Say something like:
Today we are going to continue looking at people throughout scripture who have experienced a catalyst: an event, person, etc. that is the cause of an important change. Last week we looked at a wacky story where Peter fell into a trance and was given a vision from God—a vision that he initially resisted. Let’s go ahead and look at our catalyst story for today.
Have your students form groups of 3-4 and read aloud from Mark 5:21-34. Once they’ve had a chance to read the text, give them some time to respond to the following prompts.
(Once they have all had a chance to read and hear the text, give them a few minutes to discuss the first prompt within their groups before inviting them to share their ideas with the larger group. Then present the second prompt and so on. During the discussion, make sure to acknowledge all responses as worthy of consideration.)
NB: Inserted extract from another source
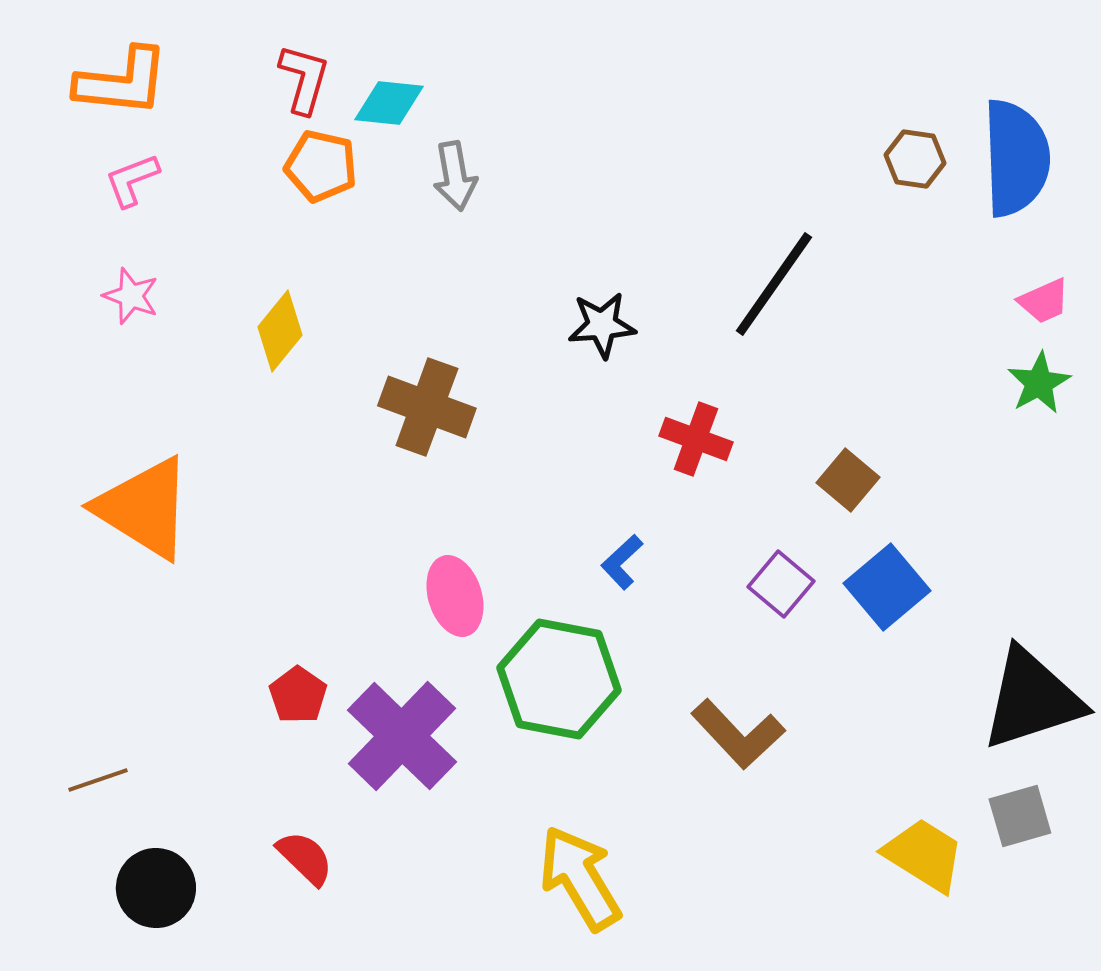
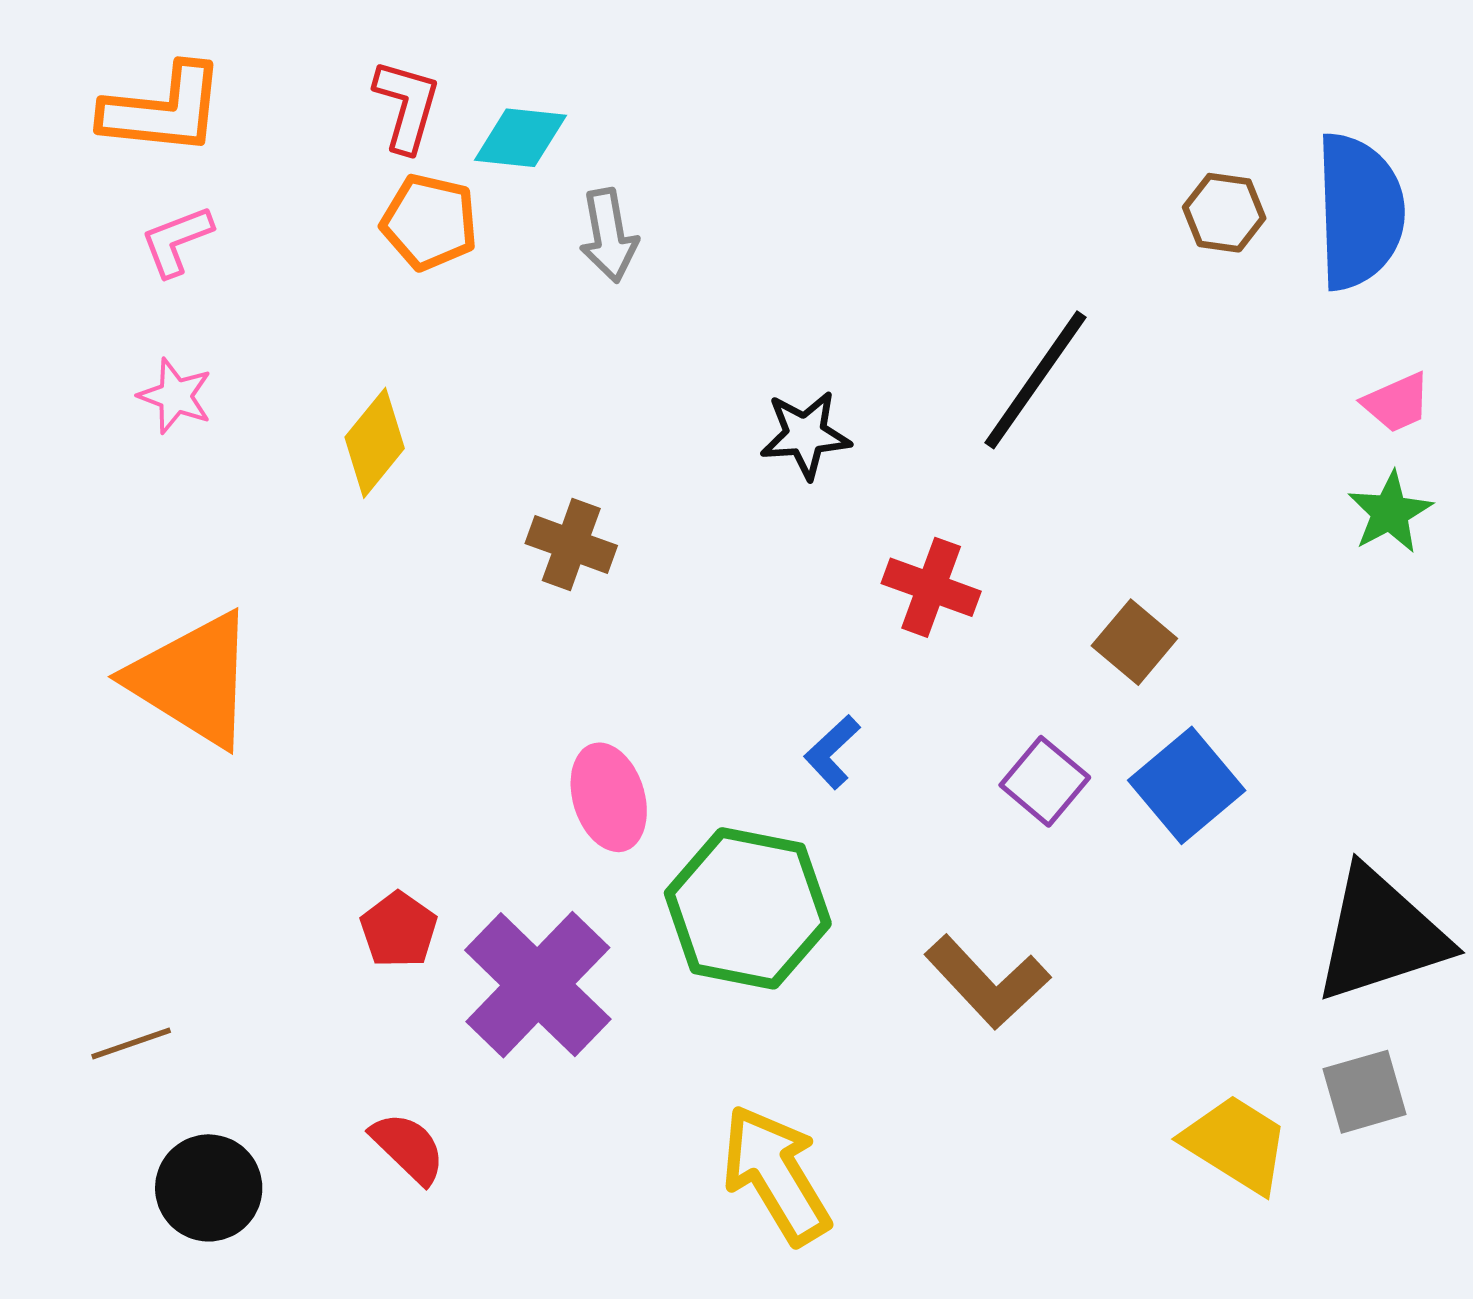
brown cross: (427, 407) -> (571, 544), size x0.7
- In general, what about this story do you appreciate or relate to? Is there anything you don’t understand?
- What do you think the catalyst is for the woman in this story?
- The woman in this story had been bleeding for 12 years and had little hope of getting better. Knowing what you know (or you can make a guess!) what do you think life was like for her in that time and culture?
- Why do you think she was “trembling with fear” as she was confronted by Jesus asking who had touched him?
Say something like…
This is a pretty well known story in scripture, and for good reason! There’s blood and healing and miracles and dying children—the drama is thick! The action in this section of Mark’s gospel is so intense that it’s almost easy to lose sight of some of the important details and context surrounding the action.
Let’s keep these details in mind as we think about why this woman chose this moment in her life to act:
- She had been bleeding for twelve years. Twelve years!
- She had sought out help many times before. The text says “had suffered a great deal under the care of many doctors and had spent all she had, yet instead of getting better she grew worse.”
- In her culture, she would have been considered unclean.
- Because of her unclean status, this woman would have lived in constant isolation. No work, no friends, no community, etc.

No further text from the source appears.